The internal senior users should be people that understand the basic datacenter parts (from a technical perspective) and really know the current internal processes. Ideal candidates are senior technicians, your quality manager, backoffice sales people (if you’re a co-lo) and site/operations managers.

The internal senior users also play an important role in the internal change process. They should be enthusiast early adapters who really want to lead the change and believe in the solution.


After you kicked off your implementation team, you should schedule training for your senior users and early adaptors first. Have them trained by the DCIM vendor. This can be done on dummy (fictive) data. This way your senior users can start thinking about the way the DCIM software should be used within your own organization. Include some Q&A and ‘play’ time at the end of the training. Having a sandbox installation of the DCIM software available for your senior users after the training also helps them to get more familiar with the tool and test some of their process ideas.

After you have done the loading of your actual data and you made your process decisions surrounding the DCIM tool, you can start training all your users.

Some of the DCIM vendors will tell you that training is not needed because their tool is so very user friendly. The software maybe user friendly but your users should still need to be trained on the specific usage of the tool within your own organization.

Have the DCIM vendor trainer team up with your senior users in the actual training. This way you can make the training specific for your implementation and have the senior users at hand to answer any organization specific questions.

The training of general users is an important part of the change and process implementation in your organization.

Take any feedback during the general training seriously. Provide the users with a sandbox installation of the software so they can try things without breaking your production installation and data. This will give you broad support for the new way of working.

Data import and migration.

Based on the advise in the first article , you will already have identified your current data sources.

During the implementation process the current data will need to be imported in to the DCIM data structure or integrated.

Before you import you will need to assess your data; are all the Excel, Visio and AutoCAD drawings accurate? Garbage import means garbage output in the DCIM tool.

Intelligent import procedures can help to clean your current data; connecting data sources and cross referencing them will show you the mismatches.

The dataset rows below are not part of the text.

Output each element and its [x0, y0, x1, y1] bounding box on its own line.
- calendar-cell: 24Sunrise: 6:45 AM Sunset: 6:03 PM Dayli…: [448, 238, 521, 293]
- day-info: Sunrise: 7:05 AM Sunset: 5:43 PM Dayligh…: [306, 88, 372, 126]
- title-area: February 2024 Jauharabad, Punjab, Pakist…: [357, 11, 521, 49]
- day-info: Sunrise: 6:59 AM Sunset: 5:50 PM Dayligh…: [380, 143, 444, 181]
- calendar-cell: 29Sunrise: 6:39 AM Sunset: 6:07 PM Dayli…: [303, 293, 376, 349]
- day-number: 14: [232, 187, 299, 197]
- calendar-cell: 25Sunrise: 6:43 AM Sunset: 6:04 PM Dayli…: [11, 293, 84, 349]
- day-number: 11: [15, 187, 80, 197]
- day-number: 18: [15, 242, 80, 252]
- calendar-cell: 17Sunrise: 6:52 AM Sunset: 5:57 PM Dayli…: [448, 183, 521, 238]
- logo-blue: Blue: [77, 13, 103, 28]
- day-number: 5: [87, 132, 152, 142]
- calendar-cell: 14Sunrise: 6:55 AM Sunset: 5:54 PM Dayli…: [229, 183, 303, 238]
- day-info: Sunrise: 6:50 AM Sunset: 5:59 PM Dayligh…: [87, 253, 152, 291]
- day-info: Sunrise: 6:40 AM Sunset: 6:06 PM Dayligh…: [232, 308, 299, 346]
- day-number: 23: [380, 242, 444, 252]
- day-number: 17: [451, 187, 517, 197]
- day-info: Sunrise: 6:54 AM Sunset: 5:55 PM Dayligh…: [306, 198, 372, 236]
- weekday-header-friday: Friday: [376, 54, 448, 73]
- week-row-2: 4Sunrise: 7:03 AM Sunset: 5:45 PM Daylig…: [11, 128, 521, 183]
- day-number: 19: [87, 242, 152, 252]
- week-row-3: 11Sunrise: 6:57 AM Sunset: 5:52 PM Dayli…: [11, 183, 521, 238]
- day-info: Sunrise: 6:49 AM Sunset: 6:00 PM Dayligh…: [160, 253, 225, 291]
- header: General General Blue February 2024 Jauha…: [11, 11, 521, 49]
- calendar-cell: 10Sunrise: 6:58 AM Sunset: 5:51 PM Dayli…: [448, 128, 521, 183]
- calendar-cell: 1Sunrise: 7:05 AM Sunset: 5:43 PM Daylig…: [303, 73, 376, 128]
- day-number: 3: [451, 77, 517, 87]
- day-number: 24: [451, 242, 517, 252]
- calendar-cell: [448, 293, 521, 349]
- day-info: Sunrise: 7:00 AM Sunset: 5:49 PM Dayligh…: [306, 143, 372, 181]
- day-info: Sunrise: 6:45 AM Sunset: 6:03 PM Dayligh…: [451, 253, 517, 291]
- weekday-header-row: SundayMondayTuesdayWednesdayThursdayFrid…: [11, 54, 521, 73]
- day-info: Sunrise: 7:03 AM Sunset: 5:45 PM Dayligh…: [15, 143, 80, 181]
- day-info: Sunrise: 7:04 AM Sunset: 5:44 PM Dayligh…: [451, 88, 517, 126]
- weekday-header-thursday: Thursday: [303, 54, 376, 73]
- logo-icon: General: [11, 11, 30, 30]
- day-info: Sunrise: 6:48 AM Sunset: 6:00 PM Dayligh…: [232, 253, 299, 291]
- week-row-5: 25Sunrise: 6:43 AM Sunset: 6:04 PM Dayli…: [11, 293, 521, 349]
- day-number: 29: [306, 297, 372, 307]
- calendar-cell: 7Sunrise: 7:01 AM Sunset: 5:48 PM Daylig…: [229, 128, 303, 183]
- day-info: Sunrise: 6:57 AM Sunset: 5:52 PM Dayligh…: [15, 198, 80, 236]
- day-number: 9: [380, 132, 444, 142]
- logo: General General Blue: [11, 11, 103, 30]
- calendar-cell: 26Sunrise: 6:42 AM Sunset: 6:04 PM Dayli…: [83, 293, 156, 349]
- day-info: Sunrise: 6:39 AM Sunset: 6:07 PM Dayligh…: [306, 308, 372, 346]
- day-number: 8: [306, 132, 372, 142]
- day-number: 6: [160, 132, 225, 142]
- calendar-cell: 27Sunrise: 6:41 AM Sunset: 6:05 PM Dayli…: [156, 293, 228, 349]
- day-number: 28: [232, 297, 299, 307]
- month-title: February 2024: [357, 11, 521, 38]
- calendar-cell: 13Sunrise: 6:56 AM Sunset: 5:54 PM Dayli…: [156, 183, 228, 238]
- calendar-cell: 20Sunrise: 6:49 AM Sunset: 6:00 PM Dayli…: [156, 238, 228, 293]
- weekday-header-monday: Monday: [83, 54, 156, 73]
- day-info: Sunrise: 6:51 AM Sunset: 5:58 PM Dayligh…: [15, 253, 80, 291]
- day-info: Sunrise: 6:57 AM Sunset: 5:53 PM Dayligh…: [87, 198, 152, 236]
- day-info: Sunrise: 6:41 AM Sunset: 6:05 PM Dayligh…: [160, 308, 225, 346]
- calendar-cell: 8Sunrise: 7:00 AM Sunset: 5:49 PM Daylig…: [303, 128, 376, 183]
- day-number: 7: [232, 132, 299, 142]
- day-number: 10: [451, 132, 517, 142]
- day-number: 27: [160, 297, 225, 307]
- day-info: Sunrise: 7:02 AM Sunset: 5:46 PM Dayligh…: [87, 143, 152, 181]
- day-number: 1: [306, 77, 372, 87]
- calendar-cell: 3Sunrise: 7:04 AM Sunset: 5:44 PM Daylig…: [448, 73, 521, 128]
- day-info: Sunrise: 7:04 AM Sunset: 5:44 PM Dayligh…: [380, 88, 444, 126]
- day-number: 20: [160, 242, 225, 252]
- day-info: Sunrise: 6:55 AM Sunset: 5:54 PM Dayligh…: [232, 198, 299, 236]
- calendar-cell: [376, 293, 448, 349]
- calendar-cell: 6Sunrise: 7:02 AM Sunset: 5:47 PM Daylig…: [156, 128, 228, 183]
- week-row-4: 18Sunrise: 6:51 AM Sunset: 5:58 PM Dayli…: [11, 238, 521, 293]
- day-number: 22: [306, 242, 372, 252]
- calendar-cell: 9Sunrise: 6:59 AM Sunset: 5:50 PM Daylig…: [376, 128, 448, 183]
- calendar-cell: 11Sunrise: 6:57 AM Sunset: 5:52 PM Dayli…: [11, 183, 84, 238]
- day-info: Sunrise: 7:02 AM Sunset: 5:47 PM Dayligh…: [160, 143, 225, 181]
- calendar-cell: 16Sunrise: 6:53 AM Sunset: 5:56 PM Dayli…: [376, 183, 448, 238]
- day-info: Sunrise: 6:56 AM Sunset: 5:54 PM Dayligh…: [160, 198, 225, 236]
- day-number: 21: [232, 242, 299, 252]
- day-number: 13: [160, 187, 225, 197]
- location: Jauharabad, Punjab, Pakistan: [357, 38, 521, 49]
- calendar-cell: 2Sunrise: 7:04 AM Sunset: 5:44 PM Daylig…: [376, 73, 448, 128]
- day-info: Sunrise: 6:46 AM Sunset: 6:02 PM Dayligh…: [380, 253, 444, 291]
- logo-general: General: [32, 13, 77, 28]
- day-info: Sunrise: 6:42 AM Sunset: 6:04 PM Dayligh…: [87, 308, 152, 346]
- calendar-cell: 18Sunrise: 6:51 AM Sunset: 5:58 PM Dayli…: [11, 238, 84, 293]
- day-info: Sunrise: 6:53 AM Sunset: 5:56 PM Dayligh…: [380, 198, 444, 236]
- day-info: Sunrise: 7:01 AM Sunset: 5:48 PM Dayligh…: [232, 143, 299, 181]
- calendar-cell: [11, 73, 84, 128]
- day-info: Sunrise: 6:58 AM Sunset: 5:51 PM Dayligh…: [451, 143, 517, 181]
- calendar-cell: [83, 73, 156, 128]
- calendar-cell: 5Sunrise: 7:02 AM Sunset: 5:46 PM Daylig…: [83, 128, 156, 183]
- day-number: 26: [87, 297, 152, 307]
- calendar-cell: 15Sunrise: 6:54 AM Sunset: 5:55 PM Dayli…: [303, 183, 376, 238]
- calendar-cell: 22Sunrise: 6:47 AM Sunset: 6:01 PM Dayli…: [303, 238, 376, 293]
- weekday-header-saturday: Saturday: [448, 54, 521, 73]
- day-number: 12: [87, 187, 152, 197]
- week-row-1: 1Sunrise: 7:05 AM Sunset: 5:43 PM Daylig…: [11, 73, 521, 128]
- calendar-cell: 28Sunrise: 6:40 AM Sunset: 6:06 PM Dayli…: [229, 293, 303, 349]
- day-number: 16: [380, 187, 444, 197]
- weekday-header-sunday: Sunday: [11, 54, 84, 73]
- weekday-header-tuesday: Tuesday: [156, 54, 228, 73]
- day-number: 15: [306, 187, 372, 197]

For example: adding (DCIM) intelligence to importing multiple Excel sheets with fiber cables and then generating a report with fiber ports that have more than 1 cable connected to them (which would be impossible i.r.l ).

Your DCIM vendor or its partner should be able to facilitate the import. Make sure you cover this in the procurement negotiations; what kind of data formats can they import? Should you supply the data in a specific format?

This also brings us back to the basic datacenter knowledge of the DCIM vendor/partner. I have seen people import Excel lists of fiber cable and connect them to PDU’s… The DCIM vendor/partner should provide you a worry free import experience.

Create phases in the data import and have your (already trained) senior users preform acceptance tests. They know your datacenter layout and can check for inconsistencies.

Prepare to be flexible during the import; not everything can be modeled the way you want it in the software.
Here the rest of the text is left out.